1. モータに流す電流の向きを反転すると回転方向が反転する。
✅ 正しい。電機子電流の向きを反転させるとトルクの向きが変わり回転方向が反転する。
2. モータに流す電流を大きくするとトルクが増加する。
✅ 正しい。トルクは電機子電流にほぼ比例する。
3. ブラシと整流子の接触は電気的ノイズの原因となる。
✅ 正しい。機械的接触(火花)は電気的ノイズ・摩耗の原因。
4. 外力によって回転させると発電機として機能する。
✅ 正しい。外力で回すと逆起電力を生じ発電機として働く(可逆性)。
5. 回転子に永久磁石を用いる。
❌ 誤り(これが正答)。

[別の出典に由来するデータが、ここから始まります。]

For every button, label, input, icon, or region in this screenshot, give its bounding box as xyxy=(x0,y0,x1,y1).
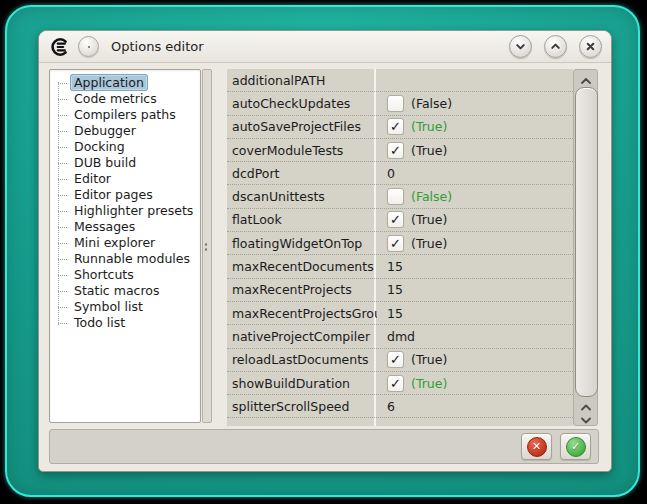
titlebar[interactable]: Options editor xyxy=(39,31,611,63)
sidebar-item-label: Messages xyxy=(70,218,139,235)
desktop-background: Options editor xyxy=(5,5,640,497)
property-row-floatingWidgetOnTop[interactable]: floatingWidgetOnTop✓(True) xyxy=(227,232,573,255)
property-value[interactable]: ✓(True) xyxy=(377,375,573,392)
scrollbar-thumb[interactable] xyxy=(575,87,598,397)
category-tree: ApplicationCode metricsCompilers pathsDe… xyxy=(50,70,200,331)
property-row-coverModuleTests[interactable]: coverModuleTests✓(True) xyxy=(227,139,573,162)
property-row-nativeProjectCompiler[interactable]: nativeProjectCompilerdmd xyxy=(227,325,573,348)
property-name[interactable]: floatingWidgetOnTop xyxy=(227,236,377,251)
property-value[interactable]: dmd xyxy=(377,329,573,344)
property-value[interactable]: 15 xyxy=(377,282,573,297)
checkbox-unchecked-icon[interactable] xyxy=(387,95,404,112)
bool-value-label: (False) xyxy=(411,96,452,111)
bool-value-label: (False) xyxy=(411,189,452,204)
property-value[interactable]: 6 xyxy=(377,399,573,414)
footer-toolbar: ✕ ✓ xyxy=(49,429,599,464)
close-button[interactable] xyxy=(579,35,602,58)
checkbox-checked-icon[interactable]: ✓ xyxy=(387,118,404,135)
cancel-button[interactable]: ✕ xyxy=(521,433,552,460)
property-name[interactable]: nativeProjectCompiler xyxy=(227,329,377,344)
sidebar-item-label: Docking xyxy=(70,138,129,155)
property-row-maxRecentDocuments[interactable]: maxRecentDocuments15 xyxy=(227,255,573,278)
sidebar-item-application[interactable]: Application xyxy=(50,75,200,91)
checkbox-checked-icon[interactable]: ✓ xyxy=(387,211,404,228)
property-row-flatLook[interactable]: flatLook✓(True) xyxy=(227,209,573,232)
bool-value-label: (True) xyxy=(411,236,447,251)
maximize-button[interactable] xyxy=(544,35,567,58)
property-name[interactable]: reloadLastDocuments xyxy=(227,352,377,367)
bool-value-label: (True) xyxy=(411,143,447,158)
minimize-button[interactable] xyxy=(509,35,532,58)
close-icon xyxy=(584,40,597,53)
checkbox-checked-icon[interactable]: ✓ xyxy=(387,351,404,368)
property-name[interactable]: maxRecentDocuments xyxy=(227,259,377,274)
property-row-autoSaveProjectFiles[interactable]: autoSaveProjectFiles✓(True) xyxy=(227,116,573,139)
sidebar-item-compilers-paths[interactable]: Compilers paths xyxy=(50,107,200,123)
property-name[interactable]: autoCheckUpdates xyxy=(227,96,377,111)
property-row-empty xyxy=(227,418,573,426)
property-name[interactable]: coverModuleTests xyxy=(227,143,377,158)
property-row-dcdPort[interactable]: dcdPort0 xyxy=(227,162,573,185)
property-row-reloadLastDocuments[interactable]: reloadLastDocuments✓(True) xyxy=(227,349,573,372)
property-row-dscanUnittests[interactable]: dscanUnittests(False) xyxy=(227,185,573,208)
property-row-splitterScrollSpeed[interactable]: splitterScrollSpeed6 xyxy=(227,395,573,418)
sidebar-item-symbol-list[interactable]: Symbol list xyxy=(50,299,200,315)
sidebar-item-docking[interactable]: Docking xyxy=(50,139,200,155)
property-value[interactable]: (False) xyxy=(377,188,573,205)
property-name[interactable]: maxRecentProjectsGrou xyxy=(227,306,377,321)
property-name[interactable]: additionalPATH xyxy=(227,73,377,88)
accept-button[interactable]: ✓ xyxy=(560,433,591,460)
sidebar-item-highlighter-presets[interactable]: Highlighter presets xyxy=(50,203,200,219)
sidebar-item-shortcuts[interactable]: Shortcuts xyxy=(50,267,200,283)
property-name[interactable]: maxRecentProjects xyxy=(227,282,377,297)
scroll-down-button[interactable] xyxy=(574,411,597,430)
property-row-autoCheckUpdates[interactable]: autoCheckUpdates(False) xyxy=(227,92,573,115)
sidebar-item-dub-build[interactable]: DUB build xyxy=(50,155,200,171)
sidebar-item-label: Application xyxy=(70,74,148,91)
sidebar-item-static-macros[interactable]: Static macros xyxy=(50,283,200,299)
property-value[interactable]: ✓(True) xyxy=(377,211,573,228)
checkbox-checked-icon[interactable]: ✓ xyxy=(387,142,404,159)
property-value[interactable]: ✓(True) xyxy=(377,118,573,135)
sidebar-item-label: Symbol list xyxy=(70,298,147,315)
checkbox-checked-icon[interactable]: ✓ xyxy=(387,235,404,252)
sidebar-item-runnable-modules[interactable]: Runnable modules xyxy=(50,251,200,267)
checkbox-unchecked-icon[interactable] xyxy=(387,188,404,205)
property-row-maxRecentProjects[interactable]: maxRecentProjects15 xyxy=(227,279,573,302)
window-menu-button[interactable] xyxy=(78,36,99,57)
property-name[interactable]: autoSaveProjectFiles xyxy=(227,119,377,134)
property-name[interactable]: splitterScrollSpeed xyxy=(227,399,377,414)
property-value[interactable]: 15 xyxy=(377,306,573,321)
property-value[interactable]: 0 xyxy=(377,166,573,181)
bool-value-label: (True) xyxy=(411,376,447,391)
property-value[interactable]: (False) xyxy=(377,95,573,112)
sidebar-item-label: Shortcuts xyxy=(70,266,138,283)
splitter-handle[interactable] xyxy=(202,69,212,423)
sidebar-item-messages[interactable]: Messages xyxy=(50,219,200,235)
sidebar-item-mini-explorer[interactable]: Mini explorer xyxy=(50,235,200,251)
property-name[interactable]: showBuildDuration xyxy=(227,376,377,391)
property-grid[interactable]: additionalPATHautoCheckUpdates(False)aut… xyxy=(227,69,573,426)
bool-value-label: (True) xyxy=(411,352,447,367)
property-value[interactable]: ✓(True) xyxy=(377,235,573,252)
property-row-maxRecentProjectsGrou[interactable]: maxRecentProjectsGrou15 xyxy=(227,302,573,325)
property-name[interactable]: dscanUnittests xyxy=(227,189,377,204)
vertical-scrollbar[interactable] xyxy=(573,69,598,426)
checkbox-checked-icon[interactable]: ✓ xyxy=(387,375,404,392)
chevron-down-icon xyxy=(579,411,593,430)
sidebar-item-editor-pages[interactable]: Editor pages xyxy=(50,187,200,203)
property-name[interactable]: flatLook xyxy=(227,212,377,227)
sidebar-item-code-metrics[interactable]: Code metrics xyxy=(50,91,200,107)
sidebar-item-todo-list[interactable]: Todo list xyxy=(50,315,200,331)
property-value[interactable]: 15 xyxy=(377,259,573,274)
property-value[interactable]: ✓(True) xyxy=(377,142,573,159)
sidebar-item-editor[interactable]: Editor xyxy=(50,171,200,187)
property-row-showBuildDuration[interactable]: showBuildDuration✓(True) xyxy=(227,372,573,395)
splitter-grip-icon xyxy=(204,242,208,252)
sidebar-item-debugger[interactable]: Debugger xyxy=(50,123,200,139)
property-value[interactable]: ✓(True) xyxy=(377,351,573,368)
dialog-body: ApplicationCode metricsCompilers pathsDe… xyxy=(39,63,611,470)
property-name[interactable]: dcdPort xyxy=(227,166,377,181)
sidebar-item-label: Highlighter presets xyxy=(70,202,197,219)
property-row-additionalPATH[interactable]: additionalPATH xyxy=(227,69,573,92)
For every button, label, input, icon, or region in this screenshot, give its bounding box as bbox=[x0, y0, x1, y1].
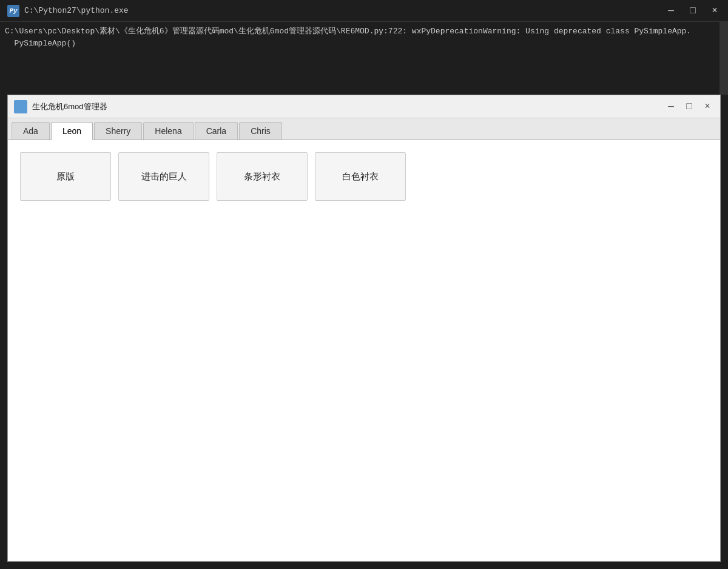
console-output-text: C:\Users\pc\Desktop\素材\《生化危机6》管理器源代码mod\… bbox=[5, 25, 723, 49]
app-icon bbox=[14, 100, 27, 113]
tab-carla[interactable]: Carla bbox=[195, 122, 238, 140]
tab-helena[interactable]: Helena bbox=[143, 122, 193, 140]
app-close-button[interactable]: × bbox=[701, 101, 714, 112]
app-minimize-button[interactable]: — bbox=[664, 101, 678, 112]
skin-button-jinjudejuren[interactable]: 进击的巨人 bbox=[118, 152, 209, 201]
console-close-button[interactable]: × bbox=[709, 6, 721, 16]
skin-button-baisechenyi[interactable]: 白色衬衣 bbox=[315, 152, 406, 201]
console-minimize-button[interactable]: — bbox=[665, 6, 677, 16]
console-scrollbar[interactable] bbox=[720, 22, 728, 95]
console-titlebar: Py C:\Python27\python.exe — □ × bbox=[0, 0, 728, 22]
content-area: 原版进击的巨人条形衬衣白色衬衣 bbox=[8, 140, 720, 561]
tab-sherry[interactable]: Sherry bbox=[94, 122, 142, 140]
app-title: 生化危机6mod管理器 bbox=[32, 101, 664, 112]
app-titlebar: 生化危机6mod管理器 — □ × bbox=[8, 95, 720, 118]
skin-button-tiaoXingchenyi[interactable]: 条形衬衣 bbox=[217, 152, 308, 201]
svg-rect-1 bbox=[21, 103, 25, 106]
app-controls: — □ × bbox=[664, 101, 714, 112]
tab-ada[interactable]: Ada bbox=[12, 122, 50, 140]
console-body: C:\Users\pc\Desktop\素材\《生化危机6》管理器源代码mod\… bbox=[0, 22, 728, 95]
console-maximize-button[interactable]: □ bbox=[687, 6, 699, 16]
tab-leon[interactable]: Leon bbox=[51, 122, 93, 140]
svg-rect-2 bbox=[16, 107, 20, 111]
tab-bar: AdaLeonSherryHelenaCarlaChris bbox=[8, 118, 720, 140]
app-maximize-button[interactable]: □ bbox=[682, 101, 696, 112]
tab-chris[interactable]: Chris bbox=[239, 122, 282, 140]
console-title: C:\Python27\python.exe bbox=[24, 6, 665, 15]
console-controls: — □ × bbox=[665, 6, 721, 16]
skin-button-yuanban[interactable]: 原版 bbox=[20, 152, 111, 201]
console-window: Py C:\Python27\python.exe — □ × C:\Users… bbox=[0, 0, 728, 569]
app-window: 生化危机6mod管理器 — □ × AdaLeonSherryHelenaCar… bbox=[7, 95, 721, 562]
skin-buttons-container: 原版进击的巨人条形衬衣白色衬衣 bbox=[20, 152, 708, 201]
python-icon: Py bbox=[7, 5, 19, 17]
svg-rect-3 bbox=[21, 107, 25, 111]
svg-rect-0 bbox=[16, 103, 20, 106]
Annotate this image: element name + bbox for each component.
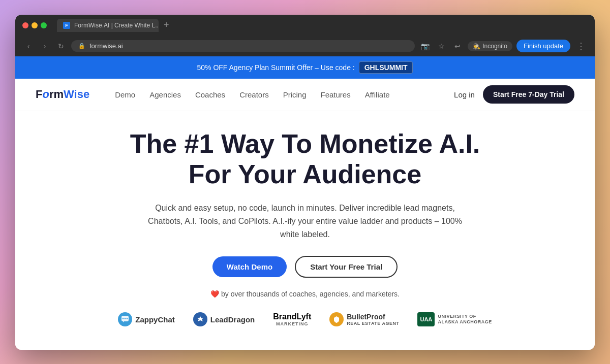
heart-icon: ❤️	[210, 290, 219, 298]
traffic-lights	[22, 22, 47, 28]
bulletproof-sub: REAL ESTATE AGENT	[347, 321, 399, 326]
nav-affiliate[interactable]: Affiliate	[365, 90, 390, 99]
leaddragon-logo: LeadDragon	[193, 312, 255, 326]
partner-logos: ZappyChat LeadDragon BrandLyft MARKETING	[118, 312, 492, 326]
bulletproof-name: BulletProof	[347, 313, 385, 321]
uaa-university-line1: UNIVERSITY OF	[438, 314, 476, 319]
bookmark-icon[interactable]: ☆	[435, 40, 447, 52]
nav-right-controls: 📷 ☆ ↩ 🕵 Incognito Finish update ⋮	[419, 40, 588, 52]
close-window-button[interactable]	[22, 22, 28, 28]
camera-off-icon[interactable]: 📷	[419, 40, 431, 52]
nav-coaches[interactable]: Coaches	[195, 90, 225, 99]
site-logo[interactable]: FormWise	[36, 88, 89, 101]
browser-window: F FormWise.AI | Create White L... ✕ + ‹ …	[15, 15, 595, 350]
nav-creators[interactable]: Creators	[239, 90, 269, 99]
share-icon[interactable]: ↩	[451, 40, 464, 52]
nav-links: Demo Agencies Coaches Creators Pricing F…	[115, 90, 454, 99]
forward-button[interactable]: ›	[39, 40, 51, 52]
address-text: formwise.ai	[89, 42, 123, 50]
hero-title-line1: The #1 Way To Monetize A.I.	[130, 129, 480, 158]
social-proof-text: by over thousands of coaches, agencies, …	[221, 290, 400, 298]
leaddragon-icon	[193, 312, 207, 326]
nav-pricing[interactable]: Pricing	[283, 90, 307, 99]
nav-actions: Log in Start Free 7-Day Trial	[454, 85, 574, 104]
finish-update-button[interactable]: Finish update	[516, 40, 570, 52]
start-free-trial-button[interactable]: Start Your Free Trial	[295, 256, 398, 278]
active-tab[interactable]: F FormWise.AI | Create White L... ✕	[57, 19, 159, 32]
zappychat-name: ZappyChat	[135, 315, 175, 324]
bulletproof-text: BulletProof REAL ESTATE AGENT	[347, 313, 399, 326]
browser-nav-bar: ‹ › ↻ 🔒 formwise.ai 📷 ☆ ↩ 🕵 Incognito Fi…	[15, 36, 595, 56]
tab-favicon: F	[63, 22, 70, 29]
svg-point-2	[125, 318, 126, 319]
uaa-icon: UAA	[417, 312, 435, 326]
address-lock-icon: 🔒	[78, 43, 85, 49]
finish-update-label: Finish update	[524, 42, 563, 50]
zappychat-logo: ZappyChat	[118, 312, 175, 326]
main-navigation: FormWise Demo Agencies Coaches Creators …	[15, 79, 595, 111]
minimize-window-button[interactable]	[32, 22, 38, 28]
social-proof: ❤️ by over thousands of coaches, agencie…	[210, 290, 400, 298]
uaa-logo: UAA UNIVERSITY OF ALASKA ANCHORAGE	[417, 312, 492, 326]
start-trial-button[interactable]: Start Free 7-Day Trial	[483, 85, 574, 104]
brandlyft-logo: BrandLyft MARKETING	[273, 312, 311, 326]
login-button[interactable]: Log in	[454, 90, 475, 99]
browser-titlebar: F FormWise.AI | Create White L... ✕ +	[15, 15, 595, 36]
brandlyft-sub: MARKETING	[276, 321, 309, 326]
uaa-university-line2: ALASKA ANCHORAGE	[438, 319, 492, 325]
svg-point-3	[127, 318, 128, 319]
more-options-button[interactable]: ⋮	[574, 41, 588, 52]
leaddragon-name: LeadDragon	[210, 315, 255, 324]
browser-chrome: F FormWise.AI | Create White L... ✕ + ‹ …	[15, 15, 595, 56]
page-content: 50% OFF Agency Plan Summit Offer – Use c…	[15, 56, 595, 350]
watch-demo-button[interactable]: Watch Demo	[212, 256, 287, 277]
hero-title-line2: For Your Audience	[189, 159, 421, 189]
bulletproof-icon	[329, 312, 344, 326]
promo-text: 50% OFF Agency Plan Summit Offer – Use c…	[197, 63, 355, 72]
hero-section: The #1 Way To Monetize A.I. For Your Aud…	[15, 111, 595, 350]
nav-demo[interactable]: Demo	[115, 90, 135, 99]
promo-code: GHLSUMMIT	[359, 61, 413, 74]
hero-title: The #1 Way To Monetize A.I. For Your Aud…	[130, 129, 480, 190]
incognito-icon: 🕵	[473, 43, 480, 50]
logo-form-part: Form	[36, 88, 64, 101]
back-button[interactable]: ‹	[22, 40, 35, 52]
refresh-button[interactable]: ↻	[55, 40, 67, 52]
hero-buttons: Watch Demo Start Your Free Trial	[212, 256, 398, 278]
incognito-badge: 🕵 Incognito	[468, 41, 512, 51]
address-bar[interactable]: 🔒 formwise.ai	[71, 40, 415, 52]
incognito-label: Incognito	[482, 43, 507, 50]
maximize-window-button[interactable]	[41, 22, 47, 28]
hero-subtitle: Quick and easy setup, no code, launch in…	[142, 202, 468, 241]
svg-point-1	[123, 318, 124, 319]
bulletproof-logo: BulletProof REAL ESTATE AGENT	[329, 312, 399, 326]
promo-banner: 50% OFF Agency Plan Summit Offer – Use c…	[15, 56, 595, 79]
new-tab-button[interactable]: +	[161, 19, 172, 31]
nav-features[interactable]: Features	[321, 90, 351, 99]
tab-title: FormWise.AI | Create White L...	[74, 22, 159, 29]
zappychat-icon	[118, 312, 132, 326]
logo-wise-part: Wise	[64, 88, 89, 101]
tab-bar: F FormWise.AI | Create White L... ✕ +	[57, 19, 588, 32]
uaa-text: UNIVERSITY OF ALASKA ANCHORAGE	[438, 314, 492, 325]
brandlyft-name: BrandLyft	[273, 312, 311, 321]
nav-agencies[interactable]: Agencies	[149, 90, 181, 99]
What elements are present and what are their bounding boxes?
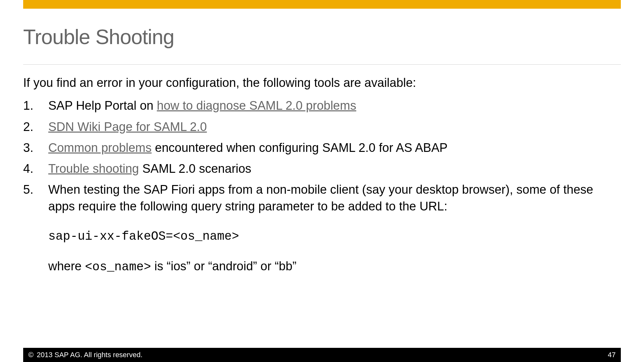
item5-code: sap-ui-xx-fakeOS=<os_name> bbox=[48, 228, 621, 245]
list-item-2: SDN Wiki Page for SAML 2.0 bbox=[23, 119, 621, 135]
link-saml-diagnose[interactable]: how to diagnose SAML 2.0 problems bbox=[157, 99, 356, 112]
item5-where-prefix: where bbox=[48, 259, 85, 273]
item5-where-suffix: is “ios” or “android” or “bb” bbox=[151, 259, 296, 273]
item1-prefix: SAP Help Portal on bbox=[48, 99, 157, 112]
item5-para1: When testing the SAP Fiori apps from a n… bbox=[48, 181, 621, 215]
link-common-problems[interactable]: Common problems bbox=[48, 141, 152, 154]
slide: Trouble Shooting If you find an error in… bbox=[0, 0, 644, 362]
list-item-4: Trouble shooting SAML 2.0 scenarios bbox=[23, 161, 621, 177]
link-sdn-wiki[interactable]: SDN Wiki Page for SAML 2.0 bbox=[48, 120, 207, 134]
list-item-1: SAP Help Portal on how to diagnose SAML … bbox=[23, 97, 621, 114]
item4-suffix: SAML 2.0 scenarios bbox=[139, 162, 251, 175]
copyright: © 2013 SAP AG. All rights reserved. bbox=[28, 351, 143, 359]
link-trouble-shooting[interactable]: Trouble shooting bbox=[48, 162, 139, 175]
intro-text: If you find an error in your configurati… bbox=[23, 75, 621, 91]
content-area: If you find an error in your configurati… bbox=[23, 75, 621, 280]
page-number: 47 bbox=[608, 351, 616, 359]
title-divider bbox=[23, 64, 621, 65]
item3-suffix: encountered when configuring SAML 2.0 fo… bbox=[152, 141, 448, 154]
footer-bar: © 2013 SAP AG. All rights reserved. 47 bbox=[23, 348, 621, 362]
troubleshooting-list: SAP Help Portal on how to diagnose SAML … bbox=[23, 97, 621, 275]
list-item-3: Common problems encountered when configu… bbox=[23, 140, 621, 156]
copyright-text: 2013 SAP AG. All rights reserved. bbox=[37, 351, 143, 359]
item5-where: where <os_name> is “ios” or “android” or… bbox=[48, 258, 621, 275]
page-title: Trouble Shooting bbox=[23, 25, 174, 49]
copyright-symbol: © bbox=[28, 351, 33, 359]
top-accent-bar bbox=[23, 0, 621, 9]
item5-where-code: <os_name> bbox=[85, 260, 151, 274]
list-item-5: When testing the SAP Fiori apps from a n… bbox=[23, 181, 621, 275]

回転子に永久磁石を用いるのはブラシレス DC モータ。ブラシ付きは回転子が巻線(電機子)。

【試験対策ポイント】

ブラシ付き DC モータ:回転子=電機子巻線、固定子=永久磁石/界磁、整流子+ブラシで機械的整流→火花・摩耗・ノイズ。ブラシレス DC モータ:回転子=永久磁石、固定子巻線を電子的に切替(長寿命・低ノイズ)。トルク∝電機子電流、回転数∝電圧。発電機との可逆性も頻出。